*** DATA FOR REVIEW ***
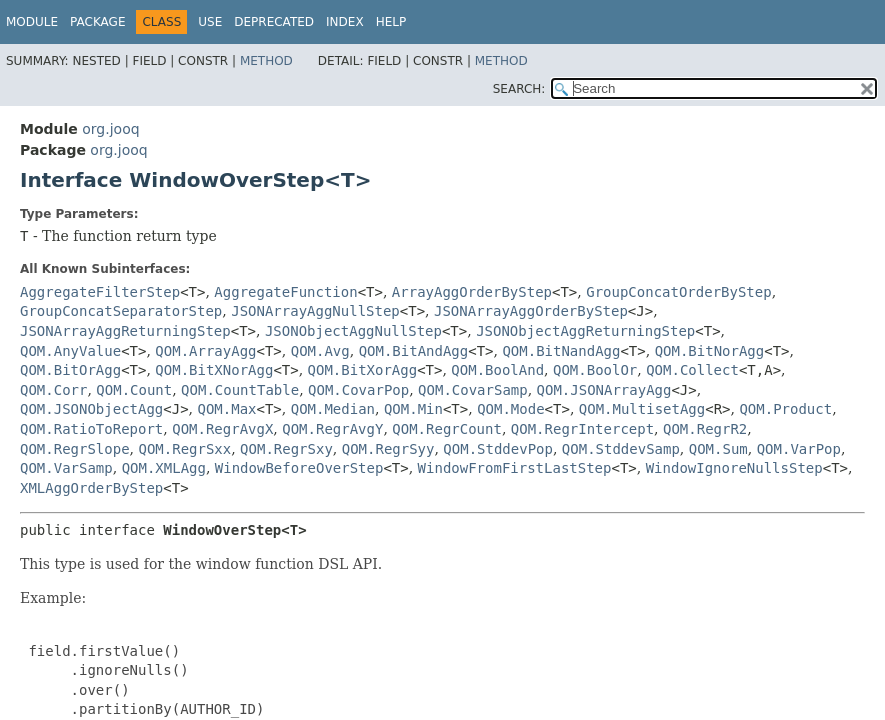 The width and height of the screenshot is (885, 720). What do you see at coordinates (70, 351) in the screenshot?
I see `QOM.AnyValue` at bounding box center [70, 351].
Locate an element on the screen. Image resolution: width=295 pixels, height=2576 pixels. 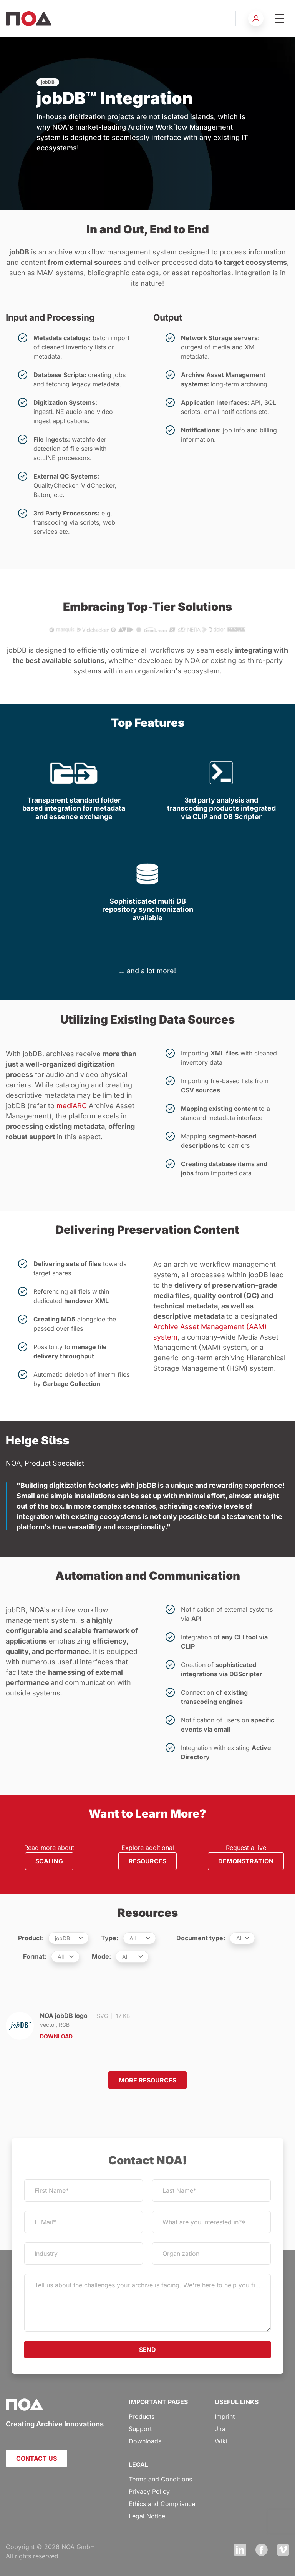
Document type: is located at coordinates (200, 1938).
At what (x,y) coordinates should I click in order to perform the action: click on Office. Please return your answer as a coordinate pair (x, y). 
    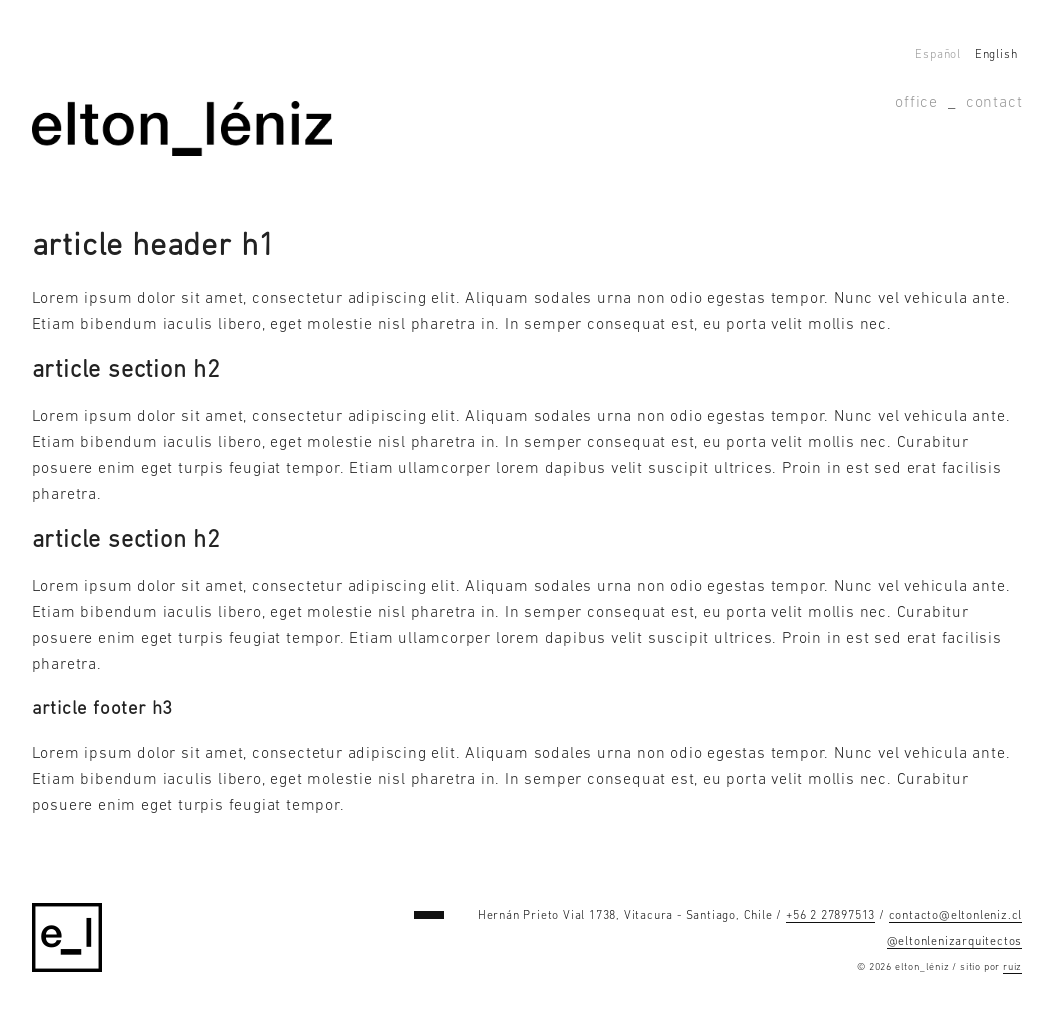
    Looking at the image, I should click on (916, 103).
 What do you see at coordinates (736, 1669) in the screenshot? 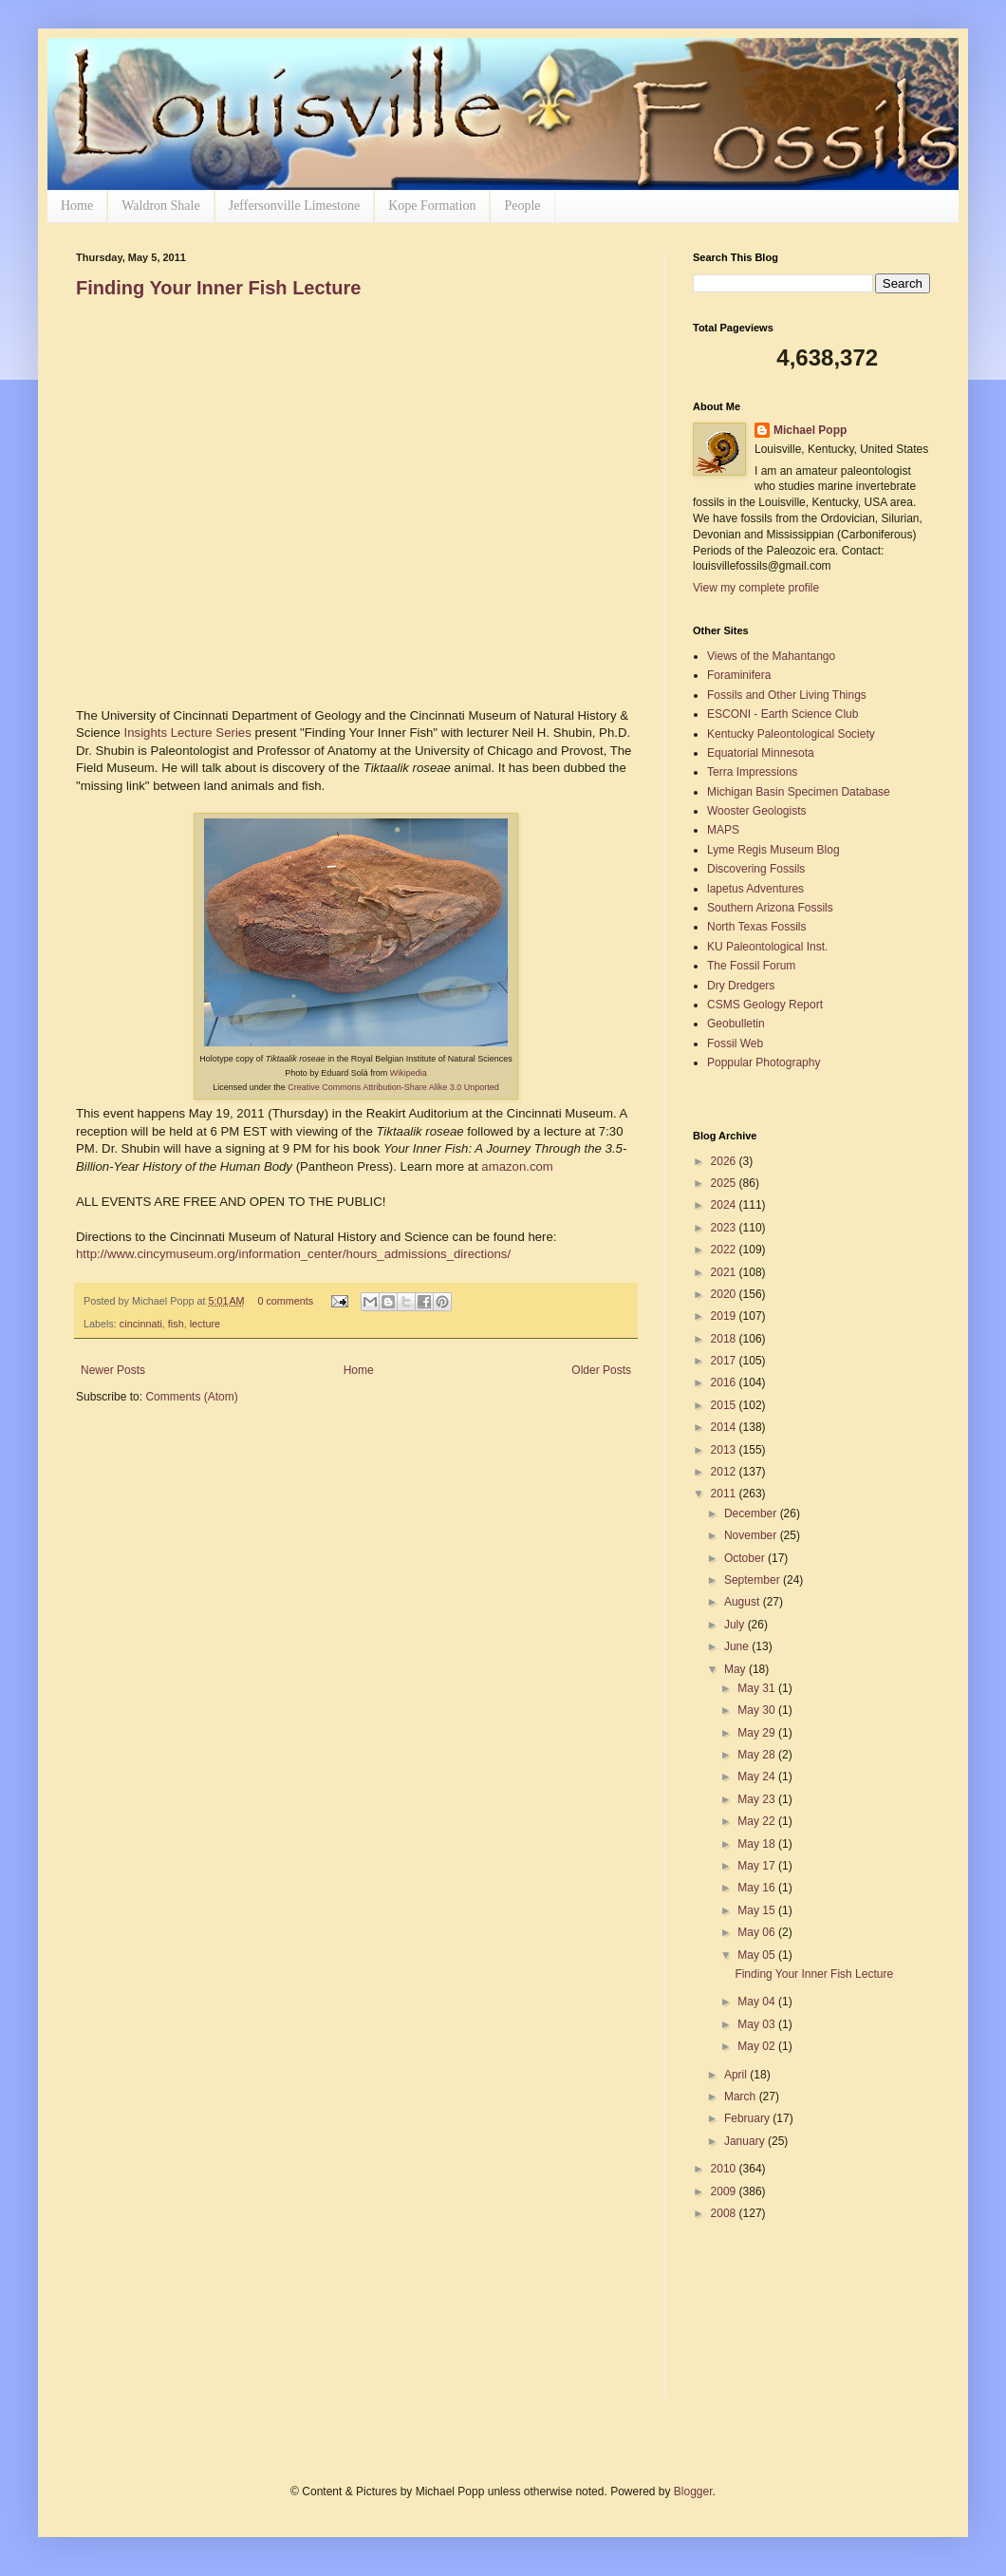
I see `May` at bounding box center [736, 1669].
*** End of DATA FOR REVIEW ***
Exactly the lines from the one holding "Locate an element" to the last line of the records above should be duplicated, with no pictures among them.

Locate an element on the screen. Image resolution: width=295 pixels, height=2576 pixels. 
Document type: is located at coordinates (200, 1938).
At what (x,y) coordinates should I click in order to perform the action: click on Office. Please return your answer as a coordinate pair (x, y). 
    Looking at the image, I should click on (916, 103).
 What do you see at coordinates (736, 1669) in the screenshot? 
I see `May` at bounding box center [736, 1669].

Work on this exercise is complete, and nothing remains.